Il trattametno dei GIST dipende dalla presenatzione della malattia alla diagnosi e puo' essere chirurgico o medico.

Trattamento chirurgico:
In caso di malattia operabile la chirurgia rimane il trattamento di prima scelta. E' sempre auspicabile riuscire ad ottenere una chirurgia completa con margini di resezione liberi da malattia. Le tecniche chirurgiche adottate dipendono dalla sede d’insorgenza e dalle dimensioni della lesione. In caso di lesioni di piccole dimensioni e in sedi facilmente accessibili, si praticano resezioni limitate che possono anche essere effettuate per via laparoscopica, in caso di lesioni di grosse dimensioni e in sedi difficilmente raggiungibili, si praticano resezioni ampiamente demolitive. Esistono pochi dati sull’efficacia della chirurgia della malattia recidiva o metastatica.

Trattamento medico:
In caso di malattia inoperabile esiste oggi l’ indicazione al trattamento con imatinib (Glivec), farmaco molecolare mirato in grado di inibire diverse tirosin kinasi, tra cui quella di KIT. Il farmaco si assume per via orale ed il dosaggio iniziale è pari a 400 mg al giorno (1 cp), da assumere continuativamente sino a progressione o comparsa di intolleranza. In caso di progressione è indicato aumentare il dosaggio a 800 mg al giorno. Il trattamento è generalmente ben tollerato, gli eventi avversi riportati sono di media intensità, in particolare, edema periorbitale , nausea, diarrea, dolori muscolo-scheletrici, astenia, rash cutanei. Eventi avversi seri si sono manifestati solo nel 5% dei pazienti.

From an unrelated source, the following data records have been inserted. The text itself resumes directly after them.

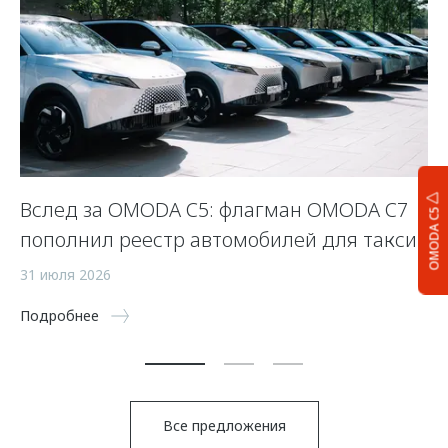
Вслед за OMODA C5: флагман OMODA C7
С
OMODA C5
пополнил реестр автомобилей для такси
п
а
31 июля 2026
5 
Подробнее
По
Все предложения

Dopo una risposta iniziale si assiste di solito all’insorgenza di una resistenza secondaria al trattamento con conseguente progressione di malattia. Da qui la necessità di utilizzare nuovi farmaci ad azione molecolare mirata come il sunitinib (Sutent). Tale farmaco è in grado da un lato di inibire le tirosin-chinasi primariamente coinvolte nella patogenesi del GIST (KIT e PDGFR alfa), dall’atro la neoangiogenesi. In caso di progressione o intolleranza all’Imatinib vi è dunque indicazione ad un trattamento con sunitinib al dosaggio di 37.5 mg al giorno in continuo e per os sino a comparsa di nuova progressione o intolleranza.
In Italia sono aperti studi clinici su altri farmaci ad azione antitirosinchinasica ed antiangiogenica utilizzabili per il controllo della malattia anche quando va ulteriormente in progressione.